There is nothing more satisfying than biting into a delicious strawberry that you’ve grown through your own aquaponics strawberries setup. However, while strawberries are generally fairly easy to grow, there are a few important points you need to note.
The following will help to ensure you are successful at growing strawberries in aquaponics the first time you try it.
Strawberries actually prefer cooler temperatures which is why you don’t generally see strawberries growing in the desert.

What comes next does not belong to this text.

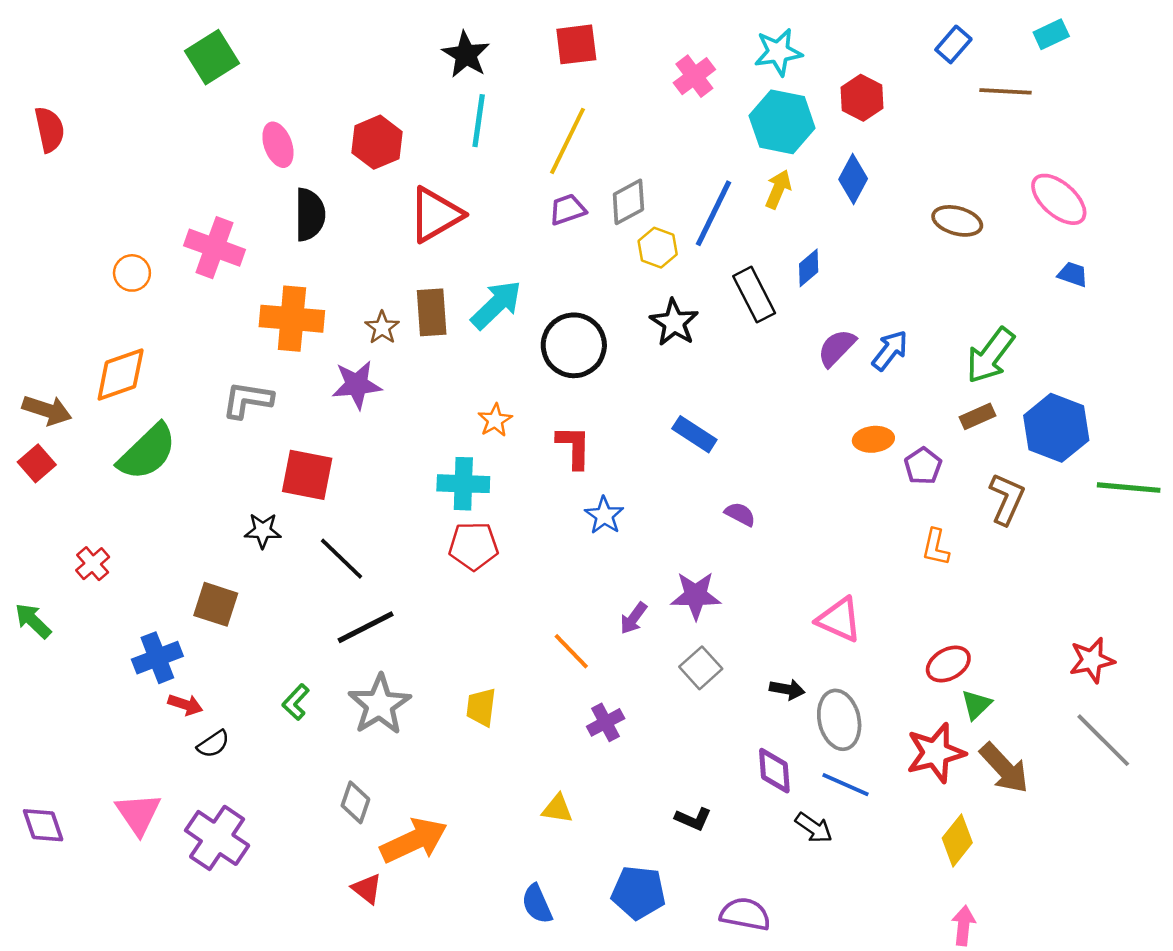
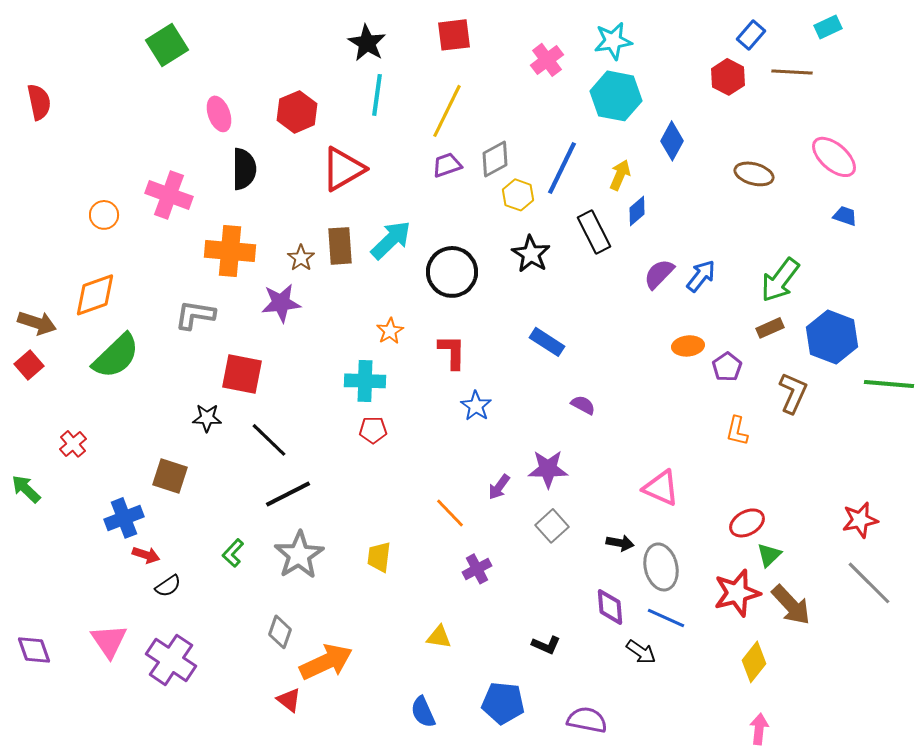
red hexagon: (862, 98) -> (728, 77), moved
yellow arrow: (778, 189) -> (620, 175), moved
red pentagon: (474, 546) -> (373, 430), size x0.7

Although, if you do live in a hot climate, you could try growing the strawberries in the cooler winter months or use an evaporate cooler.
The best temperature for strawberries is between 60-80°F or 15-26°C. That’s a fairly broad range which should make it very easy to choose your fish, virtually any fish will be comfortable in these temperatures.
It’s worth noting that the air temperature is more important for the successful flowering of this plant; and the ultimate fruit. While the daytime temperature is acceptable between 60-80°F, the nighttime temperature can be allowed to drop to 55°F, this will reduce the speed at which your plants develop but will help the fruit to become larger.
pH of the water
The pH of your water must be right for both fish and your aquaponics strawberries.
Strawberries thrive when the water has a pH of between 5.5 and 6.5; if the water is too acidic it will kill them.
Strawberries are a fruiting crop, which means they need a bit more potassium than leafy greens. I recommend growing strawberries when you have an established system.
An established system has had a few times where you had to increase the pH. When increasing the pH, you would have already added calcium and potassium.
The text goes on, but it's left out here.